◆ SOURCE DATA ◆
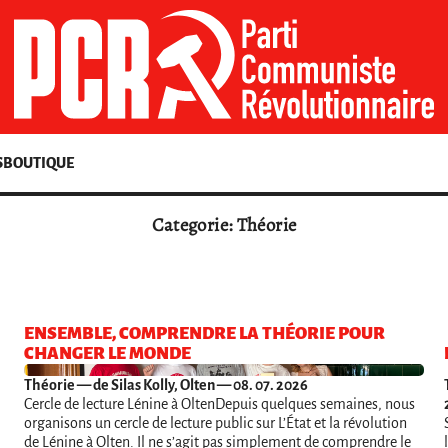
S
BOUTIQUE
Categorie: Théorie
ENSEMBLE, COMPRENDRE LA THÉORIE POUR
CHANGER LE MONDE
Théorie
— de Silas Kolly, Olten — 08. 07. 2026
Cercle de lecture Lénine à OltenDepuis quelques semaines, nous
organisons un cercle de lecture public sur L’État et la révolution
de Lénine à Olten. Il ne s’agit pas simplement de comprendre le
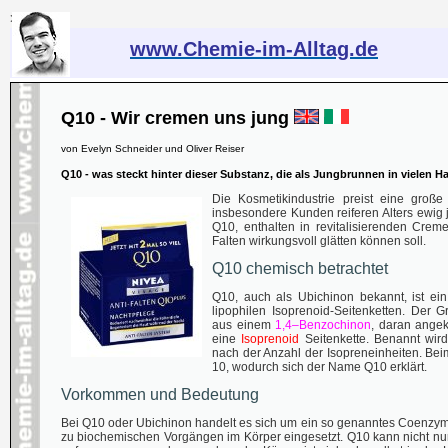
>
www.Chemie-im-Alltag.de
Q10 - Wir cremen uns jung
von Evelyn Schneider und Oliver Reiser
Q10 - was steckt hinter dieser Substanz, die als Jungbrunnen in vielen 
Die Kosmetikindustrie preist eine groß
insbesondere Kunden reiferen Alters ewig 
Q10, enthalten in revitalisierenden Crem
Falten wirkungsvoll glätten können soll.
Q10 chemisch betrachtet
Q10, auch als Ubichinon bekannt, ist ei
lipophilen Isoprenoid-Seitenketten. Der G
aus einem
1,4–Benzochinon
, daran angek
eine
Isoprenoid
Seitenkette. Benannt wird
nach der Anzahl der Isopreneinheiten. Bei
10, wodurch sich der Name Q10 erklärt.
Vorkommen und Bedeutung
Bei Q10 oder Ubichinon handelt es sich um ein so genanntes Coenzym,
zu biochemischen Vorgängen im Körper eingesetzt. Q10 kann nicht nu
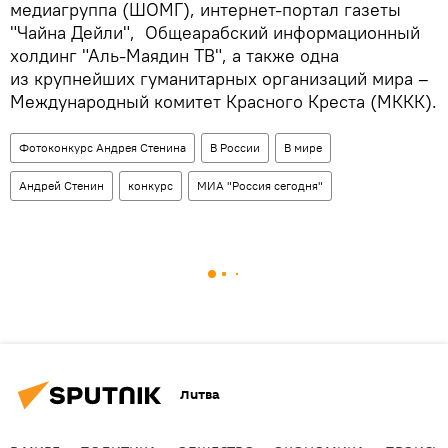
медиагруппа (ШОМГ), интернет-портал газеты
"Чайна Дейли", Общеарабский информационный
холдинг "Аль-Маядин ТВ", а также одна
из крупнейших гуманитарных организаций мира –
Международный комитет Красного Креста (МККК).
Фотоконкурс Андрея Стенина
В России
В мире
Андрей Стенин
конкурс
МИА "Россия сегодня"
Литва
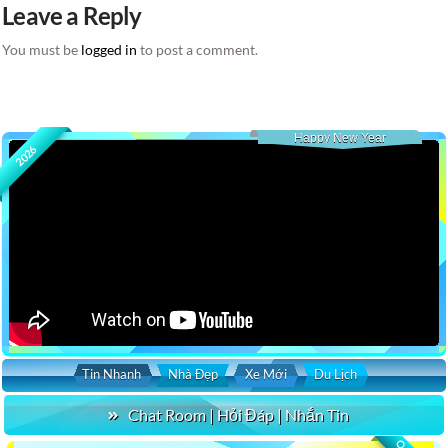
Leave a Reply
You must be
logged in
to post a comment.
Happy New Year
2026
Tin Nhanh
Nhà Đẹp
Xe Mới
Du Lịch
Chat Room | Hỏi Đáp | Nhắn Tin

...

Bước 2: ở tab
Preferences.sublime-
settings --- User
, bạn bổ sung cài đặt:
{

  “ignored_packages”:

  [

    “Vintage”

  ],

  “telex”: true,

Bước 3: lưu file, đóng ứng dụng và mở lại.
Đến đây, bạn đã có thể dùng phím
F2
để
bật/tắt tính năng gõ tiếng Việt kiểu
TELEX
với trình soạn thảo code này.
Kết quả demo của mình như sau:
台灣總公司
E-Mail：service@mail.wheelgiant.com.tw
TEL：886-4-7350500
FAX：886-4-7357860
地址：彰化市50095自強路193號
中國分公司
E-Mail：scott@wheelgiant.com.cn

* * *

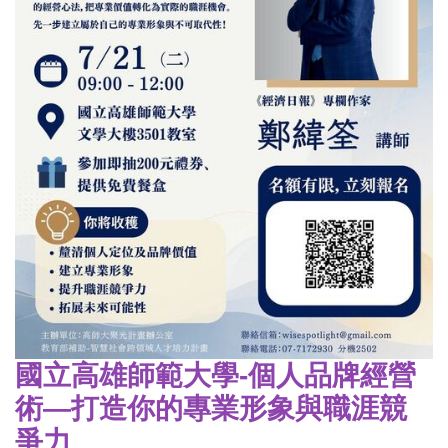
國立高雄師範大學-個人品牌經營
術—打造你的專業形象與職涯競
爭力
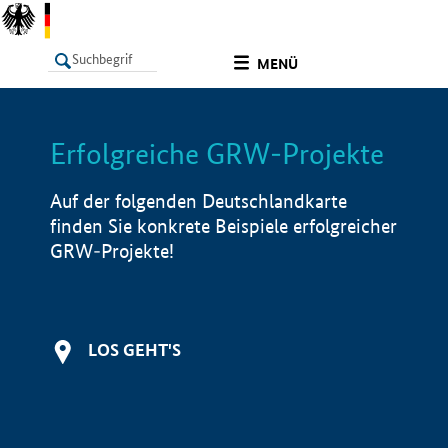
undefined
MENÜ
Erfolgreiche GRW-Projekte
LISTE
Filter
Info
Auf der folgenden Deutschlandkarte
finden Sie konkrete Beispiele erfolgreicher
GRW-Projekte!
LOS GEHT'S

◆ WHAT YOU SHOULD DO ◆
Find and show each line of the listing with the word "Bước".

◆ TASK SOLUTION ◆
Bước 2: ở tab
Bước 3: lưu file, đóng ứng dụng và mở lại.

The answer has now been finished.